- _THE TASK_
Pull each line containing "benne" out of the listing below.

- _GIVEN INFORMATION_
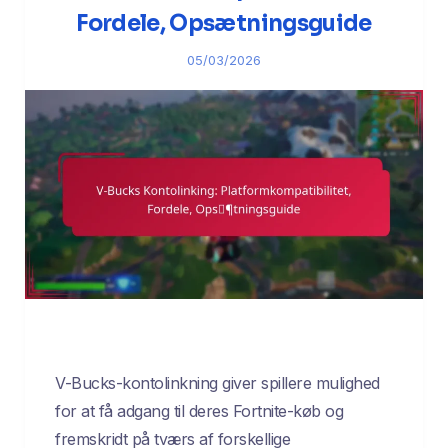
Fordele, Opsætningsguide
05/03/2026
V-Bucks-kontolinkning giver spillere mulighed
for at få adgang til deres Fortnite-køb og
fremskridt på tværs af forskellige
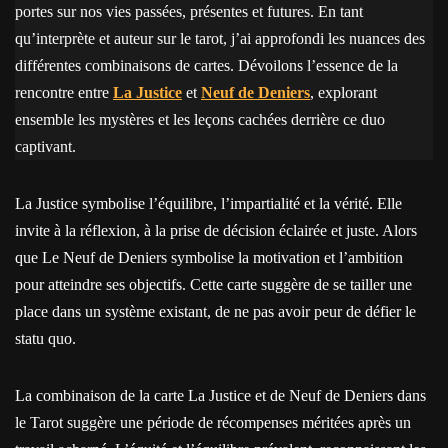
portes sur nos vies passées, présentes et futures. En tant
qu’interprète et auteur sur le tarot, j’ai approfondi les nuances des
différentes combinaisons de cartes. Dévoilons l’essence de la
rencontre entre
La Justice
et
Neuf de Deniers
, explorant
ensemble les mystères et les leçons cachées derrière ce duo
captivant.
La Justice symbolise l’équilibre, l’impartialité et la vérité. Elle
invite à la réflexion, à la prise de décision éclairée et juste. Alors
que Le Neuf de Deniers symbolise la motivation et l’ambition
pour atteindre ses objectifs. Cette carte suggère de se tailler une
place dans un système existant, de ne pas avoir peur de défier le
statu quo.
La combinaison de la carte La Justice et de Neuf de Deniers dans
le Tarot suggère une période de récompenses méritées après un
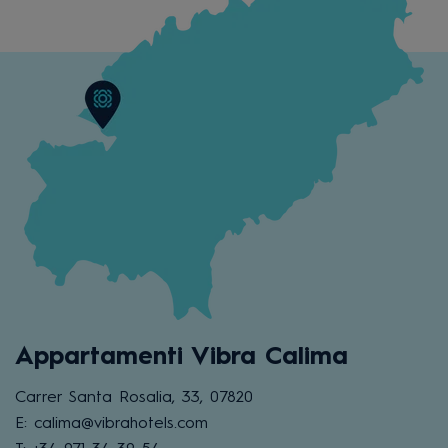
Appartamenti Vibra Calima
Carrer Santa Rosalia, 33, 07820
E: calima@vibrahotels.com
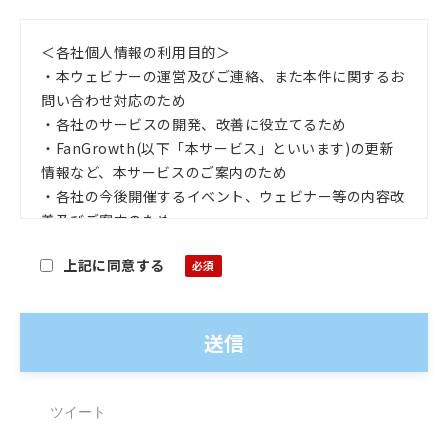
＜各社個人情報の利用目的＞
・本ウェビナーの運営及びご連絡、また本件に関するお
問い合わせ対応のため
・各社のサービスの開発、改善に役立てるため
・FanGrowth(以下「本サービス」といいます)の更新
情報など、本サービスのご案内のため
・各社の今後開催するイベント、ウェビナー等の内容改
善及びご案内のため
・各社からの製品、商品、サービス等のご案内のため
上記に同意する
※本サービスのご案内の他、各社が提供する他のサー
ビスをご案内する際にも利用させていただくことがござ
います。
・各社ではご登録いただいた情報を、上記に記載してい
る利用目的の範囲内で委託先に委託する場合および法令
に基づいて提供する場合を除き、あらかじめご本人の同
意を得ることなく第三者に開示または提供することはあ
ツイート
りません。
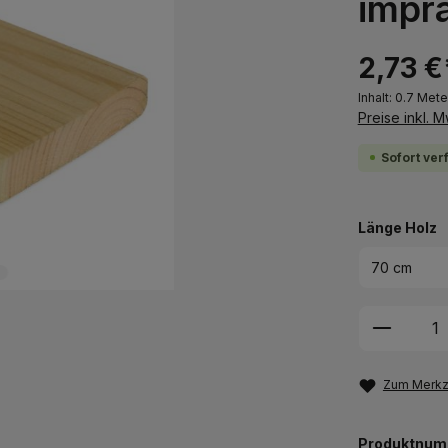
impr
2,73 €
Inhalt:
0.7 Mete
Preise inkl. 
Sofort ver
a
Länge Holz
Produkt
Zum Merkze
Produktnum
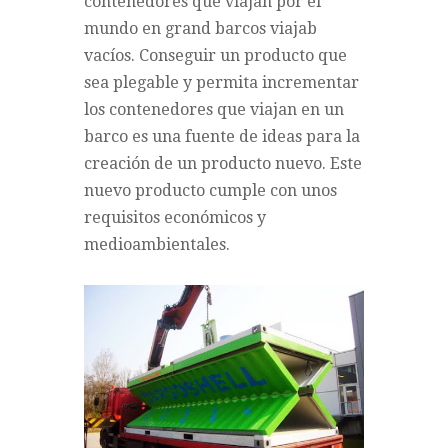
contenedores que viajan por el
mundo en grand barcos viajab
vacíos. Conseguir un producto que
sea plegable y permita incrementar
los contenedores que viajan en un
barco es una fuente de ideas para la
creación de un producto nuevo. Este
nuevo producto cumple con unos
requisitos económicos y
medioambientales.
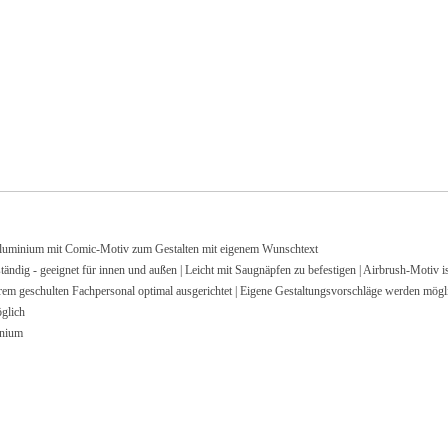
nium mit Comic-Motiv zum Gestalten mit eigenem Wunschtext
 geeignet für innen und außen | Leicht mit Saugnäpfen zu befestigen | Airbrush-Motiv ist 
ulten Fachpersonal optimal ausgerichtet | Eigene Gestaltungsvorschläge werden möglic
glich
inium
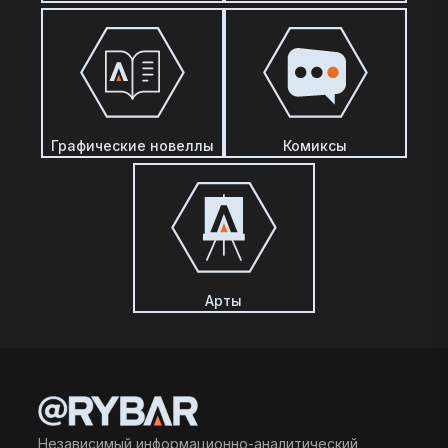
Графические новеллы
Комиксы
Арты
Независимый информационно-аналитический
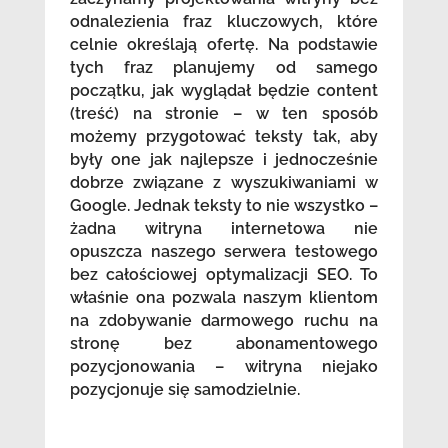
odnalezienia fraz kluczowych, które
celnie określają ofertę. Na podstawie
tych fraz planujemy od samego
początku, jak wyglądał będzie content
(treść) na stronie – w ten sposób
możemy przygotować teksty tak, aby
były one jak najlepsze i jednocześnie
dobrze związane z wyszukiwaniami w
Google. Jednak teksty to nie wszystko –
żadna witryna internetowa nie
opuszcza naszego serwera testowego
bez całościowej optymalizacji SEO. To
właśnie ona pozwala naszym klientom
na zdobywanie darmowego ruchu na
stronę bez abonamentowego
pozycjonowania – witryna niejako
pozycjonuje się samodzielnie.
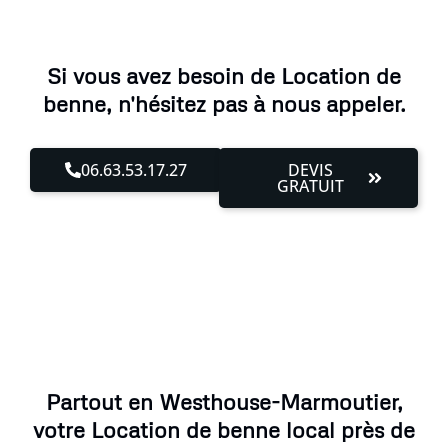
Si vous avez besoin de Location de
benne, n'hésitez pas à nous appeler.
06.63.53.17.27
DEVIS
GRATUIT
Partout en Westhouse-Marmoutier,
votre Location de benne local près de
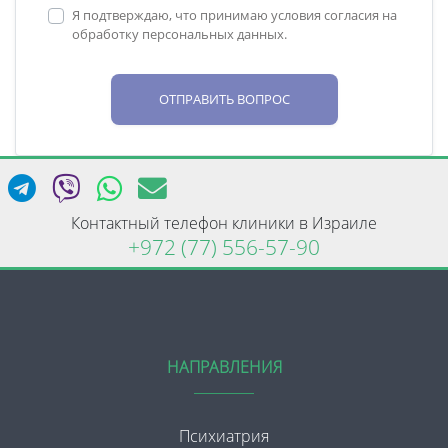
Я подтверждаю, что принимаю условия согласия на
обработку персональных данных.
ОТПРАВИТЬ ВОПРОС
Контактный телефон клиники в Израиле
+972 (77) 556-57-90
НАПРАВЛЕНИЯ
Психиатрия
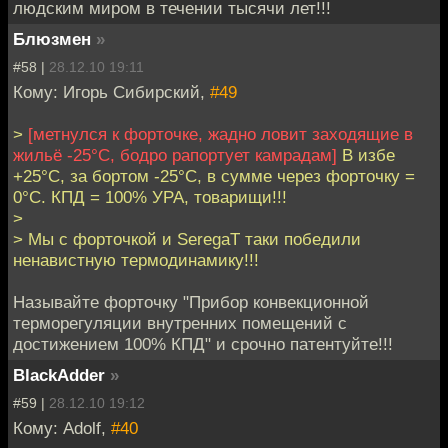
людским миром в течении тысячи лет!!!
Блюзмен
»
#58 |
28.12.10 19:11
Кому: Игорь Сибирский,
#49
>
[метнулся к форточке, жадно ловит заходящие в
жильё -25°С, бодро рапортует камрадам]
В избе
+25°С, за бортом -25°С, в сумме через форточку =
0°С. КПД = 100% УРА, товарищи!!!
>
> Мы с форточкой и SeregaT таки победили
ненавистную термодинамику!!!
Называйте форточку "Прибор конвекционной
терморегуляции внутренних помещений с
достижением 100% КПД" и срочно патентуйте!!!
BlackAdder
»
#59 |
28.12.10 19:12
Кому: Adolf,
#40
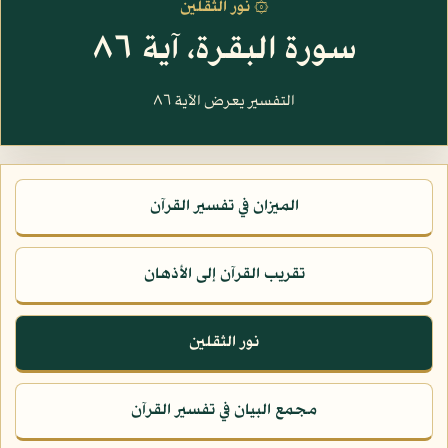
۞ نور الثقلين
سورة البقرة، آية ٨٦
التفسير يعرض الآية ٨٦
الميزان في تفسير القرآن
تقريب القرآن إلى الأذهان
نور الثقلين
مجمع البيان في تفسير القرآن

- _TASK ANSWER_
benne, n'hésitez pas à nous appeler.
votre Location de benne local près de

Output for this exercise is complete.